Batch tasks in workflows

Using Batch tasks in workflows requires a few additional steps than using Lambda tasks. Lambdas integrate more directly with Step Functions than Batch, which has additional layer of infrastructure in-between. As a result, users must keep a few more things in mind when using to Batch tasks.

`pre-batch` and `post-batch`

Because Batch tasks cannot take the input payload natively like Lambda and must redirect through S3, Cirrus provides a built-in Lambda task to assist. The pre-batch task takes an input payload, uploads it to S3, and returns an output JSON payload with a url key with the S3 payload URL as its value. pre-batch should always be run immediately proceeding a Batch task for this purpose.

Similarly, Batch does not integrate returned payloads with step functions nearly as well as Lambda, so Cirrus has a built-in post-batch task to help with, well, post-batch operations. Specifically, post-batch can pull the Batch payload from S3 and return that in the case of a successful Batch execution. In the case of a Batch error, post-batch will scrape the execution logs for an exception or other error message, and raise it within the step function. This helps “bubble” Batch task errors up to the step function. Errors can then be handled within the step function semantics or used to fail the step function execution with error context that can ultimately be pushed into the state database, increasing error visibility and assisting with troubleshooting.

Therefore, like pre-batch, a post-batch step should always immediately follow a Batch task step.

Put it all together with a `parallel` block

Instead of simply being able to have a single step in a step function for a Batch task, we end up with three steps. Because of the way they operate together, we can think of the pre-batch -> Batch task -> post-batch triad as a single step from the perspective of error handling and retries. That is, if we encounter an error anywhere in that set of three, we either want to fail them all or retry them all together.

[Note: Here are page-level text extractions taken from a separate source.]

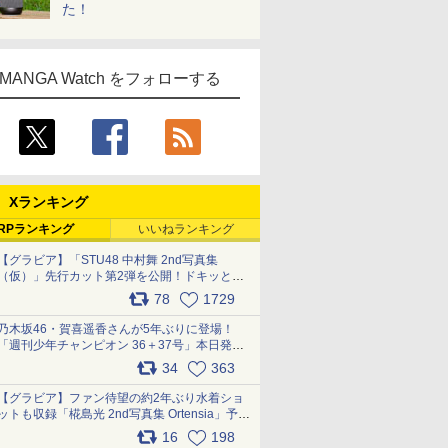
た！
MANGA Watch をフォローする
Xランキング
RPランキング
いいねランキング
【グラビア】「STU48 中村舞 2nd写真集
（仮）」先行カット第2弾を公開！ドキッとす
るランジェリーカットなど新たな挑戦
78
1729
pic.x.com/9uvxXReveK
乃木坂46・賀喜遥香さんが5年ぶりに登場！
「週刊少年チャンピオン 36＋37号」本日発
売 pic.x.com/2Mo85ZlRvK
34
363
【グラビア】ファン待望の約2年ぶり水着ショ
ットも収録「椛島光 2nd写真集 Ortensia」予約
受付開始 10月30日発売
16
198
pic.x.com/9nJQY0jUYz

Enter the step function parallel block. Step functions provide this control primative to allow users to define one or more branches in a workflow that can execute in parallel. Interestly for us, parallel supports both Catch and Retry policies for error handling, which provides us with the control we need for Batch.

Error handling

It is essential that workflows properly handle errors when using Batch, as there are more things that can go wrong than when using Lambda. For example, when too many Step Functions are trying to create a new Batch Job, a AWSBatchException is thrown. When the EC2 instance that a Batch Job is running on is reclaimed, as happens frequently with Spot instances at scale, a retry should occur so the Batch Job is attempted again. This is why it is recommended to use a Parallel block with retry to wrap the Batch steps.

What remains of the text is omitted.